Compared to the CDC’s findings, Eau Claire reflects Wisconsin’s high average: When it comes to of-age students, the number of bingers in Eau Claire is higher than Wisconsin as a state.

While the number of drinks per binge for Eau Claire students is not readily available, the age demographic and numbers of students who binge align with the CDC’s findings of Wisconsin as a heavy and high-risk drinking state.

“(Drinking) is incorporated in the culture in the way it’s not in other places,” Lee said. “And it’s tough, I think, for people in a culture to recognize what stands out about your own culture when that’s all you’ve known.”

Damerell said that the numbers collected don’t necessarily reflect the entire campus’s population, or Eau Claire as a whole.

“I feel like it’s really common on a college campus, so the numbers are going to be skewed through different college towns,” she said.

In comparison to the past decades, the seemingly high numbers and incidents of high-risk drinking are scant.

Sprick has been with on-campus police for 30 years and said that behaviors associated with high-risk drinking have decreased.

CASE’s data shows that the average number of drinks per week in 2010 was approximately six. This is a sharp decrease from 2002, when the average was 8.9 and alcohol consumption in last 30 days was 87 percent (compared to the 2010 rate of 75.5 percent).

“Our students seem to be mostly sensible nowadays,” Sprick said. “It used to be pretty disruptive — the last few years have been manageable.”

Sprick said this is in part to education programs, such as those CASE offers.

“It’s about educating and informing about reality, not going off of perception,” he said.
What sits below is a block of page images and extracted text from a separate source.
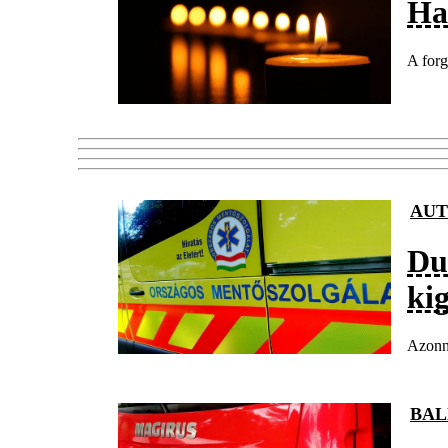
Ha
A forg
AUT
Du
ki
Azonna
BAL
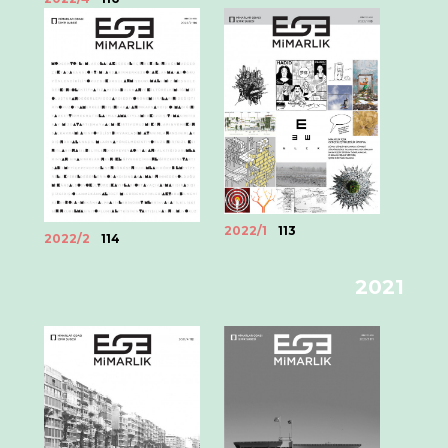
2022/1
113
2022/2
114
2021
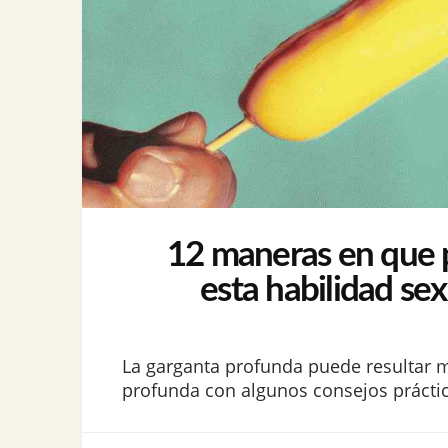
12 maneras en que pu
esta habilidad se
La garganta profunda puede resultar 
profunda con algunos consejos práctico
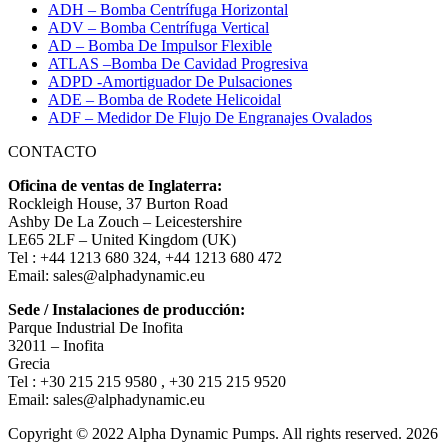
ADH – Bomba Centrífuga Horizontal
ADV – Bomba Centrífuga Vertical
AD – Bomba De Impulsor Flexible
ATLAS –Bomba De Cavidad Progresiva
ADPD -Amortiguador De Pulsaciones
ADE – Bomba de Rodete Helicoidal
ADF – Medidor De Flujo De Engranajes Ovalados
CONTACTO
Oficina de ventas de Inglaterra:
Rockleigh House, 37 Burton Road
Ashby De La Zouch – Leicestershire
LE65 2LF – United Kingdom (UK)
Tel : +44 1213 680 324, +44 1213 680 472
Email: sales@alphadynamic.eu
Sede / Instalaciones de producción:
Parque Industrial De Inofita
32011 – Inofita
Grecia
Tel : +30 215 215 9580 , +30 215 215 9520
Email: sales@alphadynamic.eu
Copyright © 2022 Alpha Dynamic Pumps. All rights reserved. 2026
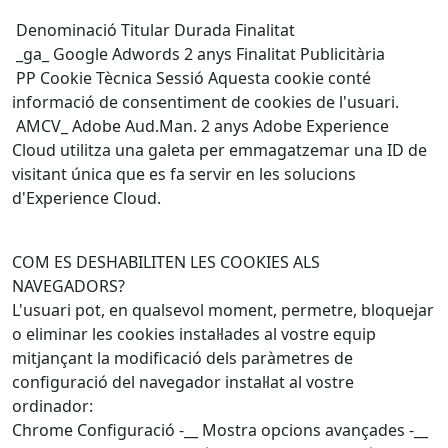
Denominació Titular Durada Finalitat
_ga_ Google Adwords 2 anys Finalitat Publicitària
PP Cookie Tècnica Sessió Aquesta cookie conté
informació de consentiment de cookies de l'usuari.
AMCV_ Adobe Aud.Man. 2 anys Adobe Experience
Cloud utilitza una galeta per emmagatzemar una ID de
visitant única que es fa servir en les solucions
d'Experience Cloud.
COM ES DESHABILITEN LES COOKIES ALS
NAVEGADORS?
L'usuari pot, en qualsevol moment, permetre, bloquejar
o eliminar les cookies instal·lades al vostre equip
mitjançant la modificació dels paràmetres de
configuració del navegador instal·lat al vostre
ordinador:
Chrome Configuració -__ Mostra opcions avançades -__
Bernardy said that surveys such as the CDC’s or CASE’s can meaningless for some people.

“People don’t really look at surveys, they just experience it for themselves,” she said.

Bernardy and Damerell, despite their age difference, share something in common: neither of them binge drink, according to them.
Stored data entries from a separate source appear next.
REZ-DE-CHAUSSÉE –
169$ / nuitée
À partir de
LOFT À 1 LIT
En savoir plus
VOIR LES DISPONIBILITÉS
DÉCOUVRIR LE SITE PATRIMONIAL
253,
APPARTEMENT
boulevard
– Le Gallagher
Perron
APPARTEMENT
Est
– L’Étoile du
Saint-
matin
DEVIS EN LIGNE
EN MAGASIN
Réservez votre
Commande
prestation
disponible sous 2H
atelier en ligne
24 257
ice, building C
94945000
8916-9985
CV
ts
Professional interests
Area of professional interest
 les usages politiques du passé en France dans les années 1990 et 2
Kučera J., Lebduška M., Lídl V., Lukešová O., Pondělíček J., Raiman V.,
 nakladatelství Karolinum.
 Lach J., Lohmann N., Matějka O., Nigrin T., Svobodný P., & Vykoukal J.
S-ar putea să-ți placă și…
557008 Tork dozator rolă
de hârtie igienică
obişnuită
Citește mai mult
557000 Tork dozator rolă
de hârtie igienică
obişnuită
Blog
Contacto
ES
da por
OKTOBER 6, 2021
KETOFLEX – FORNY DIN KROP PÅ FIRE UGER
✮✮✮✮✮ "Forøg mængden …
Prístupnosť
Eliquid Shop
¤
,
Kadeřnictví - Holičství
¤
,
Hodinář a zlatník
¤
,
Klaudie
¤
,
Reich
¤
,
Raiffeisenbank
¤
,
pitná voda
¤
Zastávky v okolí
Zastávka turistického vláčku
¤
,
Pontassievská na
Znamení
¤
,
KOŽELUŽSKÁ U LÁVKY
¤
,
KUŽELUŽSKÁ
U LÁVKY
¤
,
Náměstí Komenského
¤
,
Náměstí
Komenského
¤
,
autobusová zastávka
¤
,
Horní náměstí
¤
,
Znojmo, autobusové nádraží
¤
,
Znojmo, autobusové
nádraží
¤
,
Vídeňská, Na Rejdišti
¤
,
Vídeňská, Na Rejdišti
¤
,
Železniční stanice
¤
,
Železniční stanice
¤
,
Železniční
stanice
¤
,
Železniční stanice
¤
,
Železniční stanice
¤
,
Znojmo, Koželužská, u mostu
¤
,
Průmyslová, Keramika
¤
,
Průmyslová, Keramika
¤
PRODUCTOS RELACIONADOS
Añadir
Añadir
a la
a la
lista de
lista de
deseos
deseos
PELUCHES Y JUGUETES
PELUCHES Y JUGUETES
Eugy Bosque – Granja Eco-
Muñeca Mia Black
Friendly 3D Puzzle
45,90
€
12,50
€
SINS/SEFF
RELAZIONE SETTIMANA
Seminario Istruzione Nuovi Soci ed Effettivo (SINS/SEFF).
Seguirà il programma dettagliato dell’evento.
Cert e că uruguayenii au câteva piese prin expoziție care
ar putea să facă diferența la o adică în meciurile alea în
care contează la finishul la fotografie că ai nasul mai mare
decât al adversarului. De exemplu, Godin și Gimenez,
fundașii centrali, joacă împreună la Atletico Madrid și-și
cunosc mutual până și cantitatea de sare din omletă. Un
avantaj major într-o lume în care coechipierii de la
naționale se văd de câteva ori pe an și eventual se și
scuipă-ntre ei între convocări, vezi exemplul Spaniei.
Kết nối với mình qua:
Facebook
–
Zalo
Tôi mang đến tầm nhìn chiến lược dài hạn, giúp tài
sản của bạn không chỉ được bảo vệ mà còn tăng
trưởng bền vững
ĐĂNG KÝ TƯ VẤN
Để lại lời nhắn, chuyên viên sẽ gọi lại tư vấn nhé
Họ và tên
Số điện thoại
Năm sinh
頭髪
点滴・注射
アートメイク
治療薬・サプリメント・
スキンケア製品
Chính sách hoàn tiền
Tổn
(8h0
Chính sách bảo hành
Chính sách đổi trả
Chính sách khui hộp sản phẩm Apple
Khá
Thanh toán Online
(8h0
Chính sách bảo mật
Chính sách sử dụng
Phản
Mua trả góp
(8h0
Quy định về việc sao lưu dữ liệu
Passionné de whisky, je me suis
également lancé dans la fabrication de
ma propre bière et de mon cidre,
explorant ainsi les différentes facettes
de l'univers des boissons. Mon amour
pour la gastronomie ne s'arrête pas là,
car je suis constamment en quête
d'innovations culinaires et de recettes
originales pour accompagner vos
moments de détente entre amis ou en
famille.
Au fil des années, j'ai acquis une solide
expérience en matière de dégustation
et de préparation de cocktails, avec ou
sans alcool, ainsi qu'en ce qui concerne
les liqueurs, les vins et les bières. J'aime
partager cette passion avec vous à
“I don’t agree with it, but I feel like it’s a thing that students or young adults go through as a rebel period,” Damerell said.

Regardless, the numbers are there. The parties continue on each weekend. Citations are written, detoxes happen and money is lost in bar tabs; Wisconsin is, statistically and culturally, a drinking state.

“I think there’s some celebration sometimes about being number one,” Lee said. “But this is not something to celebrate.”